Tax, Energy, Transportation Finance

Primary Purpose

Sets the federal gasoline excise-tax rate and Leaking Underground Storage Tank financing rate at zero for gasoline removed, entered, or sold after enactment and before January 1, 2026, backfills the Highway Trust Fund and LUST Trust Fund from the general fund, and states congressional policy that consumers should immediately receive the tax reduction.

Policy Domains

Tax Energy Transportation Finance

Resolution provisions

Identified Gains
  • Gasoline consumers
  • Gasoline retailers
  • Highway Trust Fund programs
  • Leaking Underground Storage Tank Trust Fund programs
Model: codex-gpt-5 | Version: bill_summary_v2 | Source: ih
Gasoline consumers:
Gasoline retailers:
Highway Trust Fund programs:
Leaking Underground Storage Tank Trust Fund programs:
Identified Costs
  • Treasury Department staff
  • IRS excise-tax administrators
  • Federal taxpayers
  • Gasoline wholesalers
Model: codex-gpt-5 | Version: bill_summary_v2 | Source: ih
Federal taxpayers:
Gasoline wholesalers:
Treasury Department staff:
IRS excise-tax administrators:

Legislative Progress

In Committee
Introduced Committee Passed
Jun 5, 2025

Mr.

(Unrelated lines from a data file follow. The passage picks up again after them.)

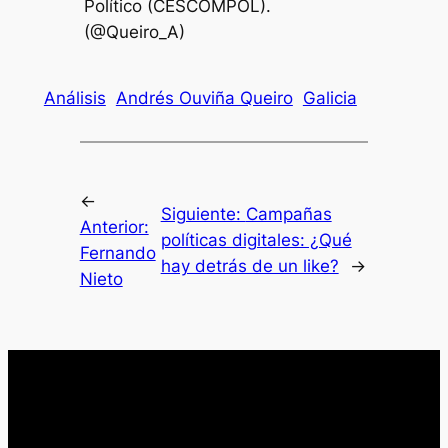
Político (CESCOMPOL).
(@Queiro_A)
Análisis
Andrés Ouviña Queiro
Galicia
←
Siguiente:
Campañas
Anterior:
políticas digitales: ¿Qué
Fernando
hay detrás de un like?
→
Nieto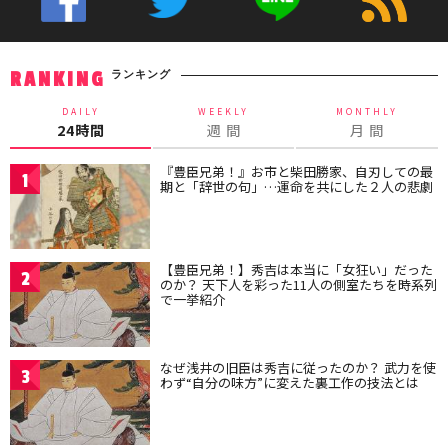
ランキング
RANKING
DAILY
WEEKLY
MONTHLY
24時間
週 間
月 間
『豊臣兄弟！』お市と柴田勝家、自刃しての最
1
期と「辞世の句」…運命を共にした２人の悲劇
【豊臣兄弟！】秀吉は本当に「女狂い」だった
2
のか？ 天下人を彩った11人の側室たちを時系列
で一挙紹介
なぜ浅井の旧臣は秀吉に従ったのか？ 武力を使
3
わず“自分の味方”に変えた裏工作の技法とは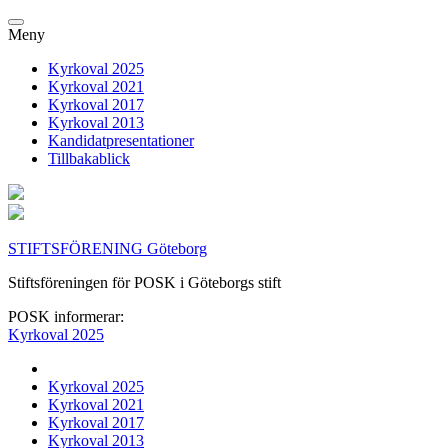
Meny
Kyrkoval 2025
Kyrkoval 2021
Kyrkoval 2017
Kyrkoval 2013
Kandidatpresentationer
Tillbakablick
STIFTSFÖRENING Göteborg
Stiftsföreningen för POSK i Göteborgs stift
POSK informerar:
Kyrkoval 2025
Kyrkoval 2025
Kyrkoval 2021
Kyrkoval 2017
Kyrkoval 2013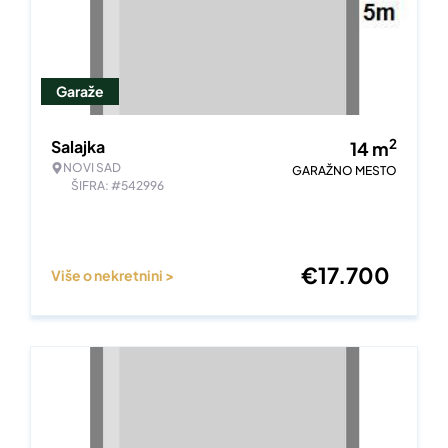
Garaže
2
Salajka
14
m
NOVI SAD
GARAŽNO MESTO
ŠIFRA: #542996
€
17.700
Više o nekretnini >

Harder of California (for himself and Ms. Schrier) introduced …

Jun 5, 2025

Referred to the House Committee on Ways and Means.

Jun 5, 2025

Introduced in House

Stakeholder Effects

cui bono?

How this legislation distributes effects. Mention counts reflect frequency, not effect magnitude.

Government
2 mentions across 1 clause
-2 negative

IRS excise-tax administrators, Treasury Department staff

Consumers
1 mention across 1 clause
+1 positive

Gasoline consumers

Retail
1 mention across 1 clause
+1 positive

Gasoline retailers

Transportation
1 mention across 1 clause
+1 positive

Highway Trust Fund programs

Environment
1 mention across 1 clause
+1 positive

Leaking Underground Storage Tank Trust Fund programs

Taxpayers
1 mention across 1 clause
-1 negative

Taxpayers

Energy
1 mention across 1 clause
-1 negative

Gasoline wholesalers

1/2
sections analyzed
Full impact breakdown

Bill Structure & Actor Mappings

Who is "The Secretary" in each section?

Domains
Tax Energy Transportation Finance

We use a combination of our own taxonomy and classification in addition to large language models to assess meaning and potential beneficiaries. High confidence means strong textual evidence. Always verify with the original bill text.